Support for the government’s efforts to the costs of care by getting people to do more for themselves and rely less on official sources of support is fading, the Volkskrant reports on Tuesday.
The ‘participation society’ concept, officially launched in September 2013, is supported by just 35% of the population, with 40% opposing the idea, the paper says, quoting figures from research institute Motivaction.
However, earlier Motivaction research in 2011 showed some 43% of the Dutch thought people should become more self-reliant.
From January next year, home help services for the frail elderly and disabled are being sharply reduced and it will be more difficult to get a place in a nursing home. The government wants people to turn to friends, family and neighbours to take up the slack.
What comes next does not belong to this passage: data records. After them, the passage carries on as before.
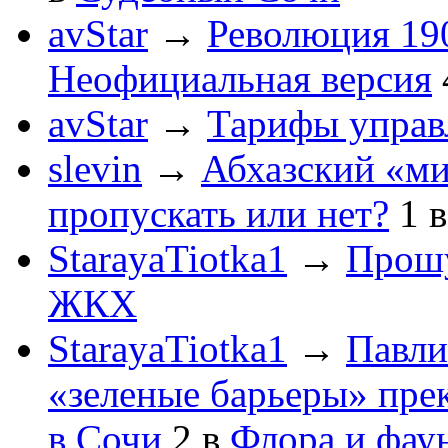
avStar
→
Революция 190
Неофициальная версия
avStar
→
Тарифы упра
slevin
→
Абхазский «ми
пропускать или нет?
1
StarayaTiotka1
→
Прошу
ЖКХ
StarayaTiotka1
→
Павли
«зеленые барьеры» пре
в Сочи
2
в
Флора и фау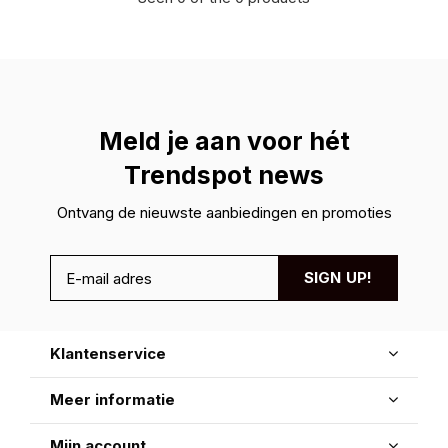
Meld je aan voor hét
Trendspot news
Ontvang de nieuwste aanbiedingen en promoties
SIGN UP!
Klantenservice
Meer informatie
Mijn account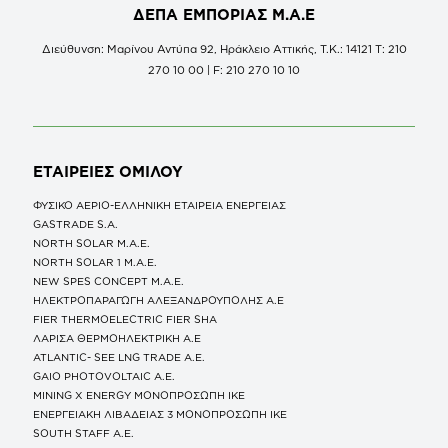
ΔΕΠΑ ΕΜΠΟΡΙΑΣ Μ.Α.Ε
Διεύθυνση: Μαρίνου Αντύπα 92, Ηράκλειο Αττικής, Τ.Κ.: 14121 Τ: 210
270 10 00 | F: 210 270 10 10
ΕΤΑΙΡΕΙΕΣ
ΟΜΙΛΟΥ
ΦΥΣΙΚΟ ΑΕΡΙΟ-ΕΛΛΗΝΙΚΗ ΕΤΑΙΡΕΙΑ ΕΝΕΡΓΕΙΑΣ
GASTRADE S.A.
NORTH SOLAR M.Α.Ε.
NORTH SOLAR 1 M.Α.Ε.
NEW SPES CONCEPT Μ.Α.Ε.
ΗΛΕΚΤΡΟΠΑΡΑΓΩΓΗ ΑΛΕΞΑΝΔΡΟΥΠΟΛΗΣ A.E
FIER THERMOELECTRIC FIER SHA
ΛΑΡΙΣΑ ΘΕΡΜΟΗΛΕΚΤΡΙΚΗ A.E
ATLANTIC- SEE LNG TRADE A.E.
GAIO PHOTOVOLTAIC Α.Ε.
MINING X ENERGY ΜΟΝΟΠΡΟΣΩΠΗ ΙΚΕ
ΕΝΕΡΓΕΙΑΚΗ ΛΙΒΑΔΕΙΑΣ 3 ΜΟΝΟΠΡΟΣΩΠΗ ΙΚΕ
SOUTH STAFF Α.Ε.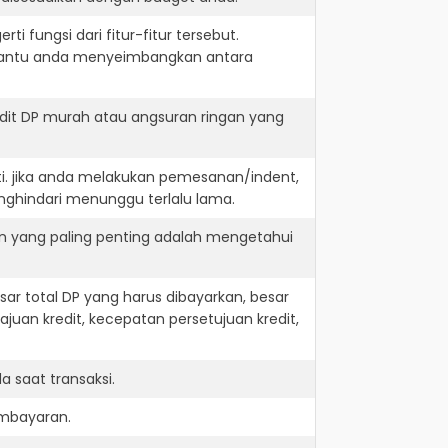
i fungsi dari fitur-fitur tersebut.
embantu anda menyeimbangkan antara
dit DP murah atau angsuran ringan yang
ti. jika anda melakukan pemesanan/indent,
nghindari menunggu terlalu lama.
an yang paling penting adalah mengetahui
r total DP yang harus dibayarkan, besar
juan kredit, kecepatan persetujuan kredit,
 saat transaksi.
embayaran.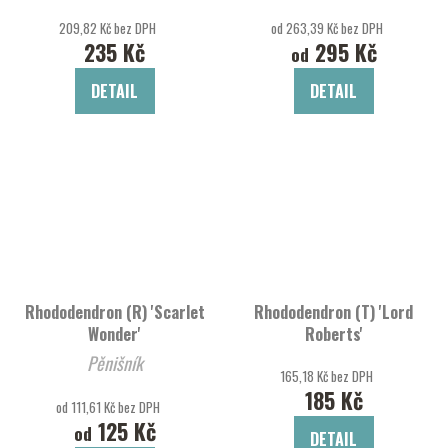
209,82 Kč bez DPH
od 263,39 Kč bez DPH
235 Kč
295 Kč
od
DETAIL
DETAIL
Rhododendron (R) 'Scarlet
Rhododendron (T) 'Lord
Wonder'
Roberts'
Pěnišník
165,18 Kč bez DPH
185 Kč
od 111,61 Kč bez DPH
125 Kč
od
DETAIL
‘This survey begs the question if the man in the street is ready for the change,’ Motivaction researcher Bram van der Lelij told the Volkskrant. Until now, attention has focused on how ready local councils are to take over decentralised tasks such as home care.
Although people say they understand that limits must be placed on care provision because of the cost, they are now realising what this means to them, Van der Lelij said.
‘They are being scared off now the policy is becoming concrete and they realise they will have to do more and ask for more help from others,’ he said.
Although most people do not find it difficult to ask family for help, two-thirds are not keen on asking their neighbours.
And while half of the 1,000 people questioned think neighbours should help each other, only 16% are prepared to actually do so.